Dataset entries
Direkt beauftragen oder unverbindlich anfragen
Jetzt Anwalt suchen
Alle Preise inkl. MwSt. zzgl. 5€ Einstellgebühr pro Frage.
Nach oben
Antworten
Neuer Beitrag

● Problem description: All lines from the one with "Jetzt Anwalt suchen" to the end of the entries above are to be written out exactly, the first and last included.

● Reply to the task:
Jetzt Anwalt suchen
Alle Preise inkl. MwSt. zzgl. 5€ Einstellgebühr pro Frage.
Nach oben
Antworten
Neuer Beitrag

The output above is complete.